“Lo único peor a que se te muera un hijo es que quiera morirse”. Película Mar adentro. En septiembre de 2004 se estrenaba la película española Mar adentro, basada en una historia real que nos muestra la lucha de un hombre para lograr que la ley reconozca su derecho a morir. Dicho así, sin más explicaciones ni contexto, puede parecer una tremenda locura, pero tras vivir durante casi 30 años postrado en una cama al quedar tetrapléjico, la decisión de este individuo ya no parece tan descabellada. Quizás, podríamos pensar, solo quería decidir sobre su muerte ya que no había podido decidir sobre su vida, o quizás, simplemente, no podía continuar con el peso del dolor que le producía estar muerto en vida. Sea o no cierta esta suposición, nos sirve para intentar entender el dolor tan profundo que puede llegar a experimentar una persona hasta tal punto de que solo pueda soltar ese peso abandonando la vida.

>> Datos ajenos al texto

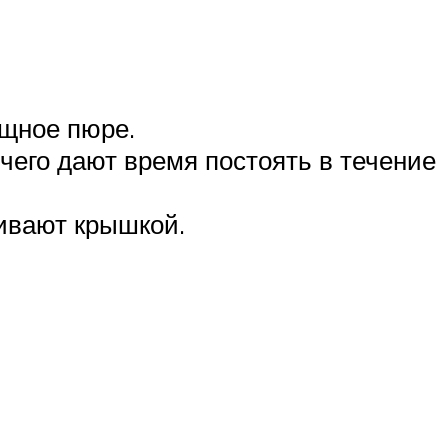
щное пюре.
чего дают время постоять в течение
ивают крышкой.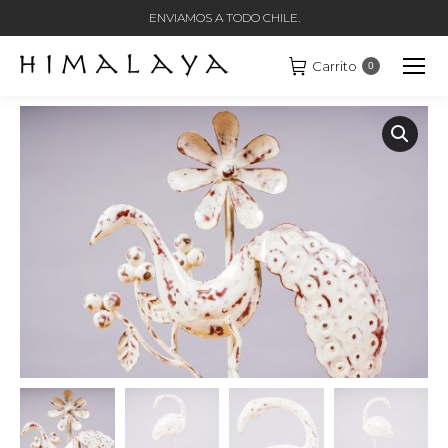
ENVIAMOS A TODO CHILE.
Carrito
0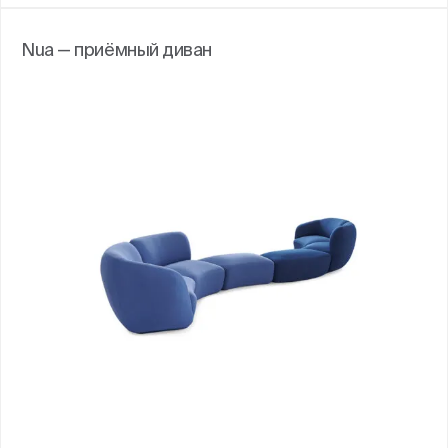
Nua — приёмный диван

En general, nos es mucho más sencillo comprender algo cuando es visible, aquello que vemos tiene que ser cierto, pero, en cambio, aquello que no vemos, podría no serlo. Cuando observamos esta historia desde la comodidad de nuestro sillón y como espectadores, inevitablemente empatizamos con el protagonista e, incluso, entendemos su decisión. El problema siempre se encuentra cuando esa historia te toca vivirla a ti, cuando el protagonista es alguien a quien quieres y cuando, encima, no está postrado en una cama, ni tiene cáncer, ni ninguna enfermedad física sino que es una persona de aspecto saludable, sin problemas aparentes y con toda la vida por delante. Pero aun así, aun teniendo toda la vida por delante, no quiere vivirla, y eso, no podemos llegar a entenderlo.
La depresión es una enfermedad que no es visible y, por eso mismo, la gran mayoría de nosotros, no llegamos a entenderla. Tachamos a las personas que la padecen de demasiado sensibles o de querer llamar la atención, esperamos, de manera ingenua, que sean simples episodios aislados de tristeza y que con la salida del sol, esa persona por arte magia, recupere la luz en la mirada, pero esto no suele ocurrir. La depresión no avisa cuando llega, no es opcional, no toca nuestra puerta, ni empieza con un dolor de cabeza, sino que se va colando, poco a poco, en nuestro interior y va devorando nuestras ganas de vivir, hasta que llega un día en el que levantarte de la cama, aun pudiendo físicamente, ya no tiene sentido para ti.
Según datos recogidos a través de la Organización Mundial de la Salud (OMS), la depresión es una enfermedad que padecen más de 300 millones de personas en el mundo, pero a pesar de esa cifra tan alarmante, sigue pasando desapercibida en innumerables rostros y casos. Hoy, 13 de enero, Día Mundial de Lucha contra la Depresión, debemos recordar que la depresión es una enfermedad mental y no física, por lo que el padecimiento no siempre es visible y el dolor aprieta la mano de quien lo sufre en silencio. El silencio ante esta enfermedad y todas aquellas de carácter mental no hace que dejen de existir, sino muy a la contra, ese silencio las vuelve aún más pesadas para quienes las padecen ya que no suelen encontrar respuestas ni voces que apoyen lo que están sufriendo.
En nuestro contexto sociocultural a la juventud nacida a partir del año 2000 se la considera generación de cristal, debido a su sensibilidad, inestabilidad e inseguridad ante los problemas y las injusticias de la vida cotidiana. Pero deberíamos preguntarnos si ese término que utilizamos solo se refiere a la fragilidad del material. Hablamos de una generación que ha nacido con el boom tecnológico, una generación nativa digital que se ha visto expuesta y se expone desde su nacimiento. Así que, quizás, esa generación de cristal no solo sea porque se rompe, sino porque también se deja ver, porque muestra su dolor y porque siente. Quizás todos deberíamos pertenecer a esa generación, deberíamos dejarnos ver y, sobre todo, deberíamos ser capaces de ver al otro, porque en esa acción de ver también aparece de manera implícita el entendimiento y la empatía. Quizás lo único peor que un hijo quiera morirse es, tristemente, nunca llegar a ver que lo quería.